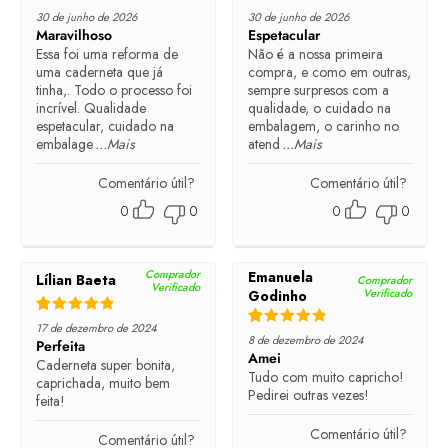
Rated
5
out of 5
Rated
5
out of 5
30 de junho de 2026
30 de junho de 2026
Maravilhoso
Espetacular
Essa foi uma reforma de
Não é a nossa primeira
uma caderneta que já
compra, e como em outras,
tinha,. Todo o processo foi
sempre surpresos com a
incrível. Qualidade
qualidade, o cuidado na
espetacular, cuidado na
embalagem, o carinho no
embalage
...Mais
atend
...Mais
Comentário útil?
Comentário útil?
0
0
0
0
Comprador
Emanuela
Lílian Baeta
Comprador
Verificado
Verificado
Godinho
Rated
5
out of 5
17 de dezembro de 2024
Rated
5
out of 5
8 de dezembro de 2024
Perfeita
Amei
Caderneta super bonita,
Tudo com muito capricho!
caprichada, muito bem
Pedirei outras vezes!
feita!
Comentário útil?
Comentário útil?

### WHAT TO PRODUCE
Write out again, exactly, the lines from the start of the listing up to the line containing "sempre surpresos com a", with both ends and without pictures.

### TASK OUTPUT
Rated
5
out of 5
Rated
5
out of 5
30 de junho de 2026
30 de junho de 2026
Maravilhoso
Espetacular
Essa foi uma reforma de
Não é a nossa primeira
uma caderneta que já
compra, e como em outras,
tinha,. Todo o processo foi
sempre surpresos com a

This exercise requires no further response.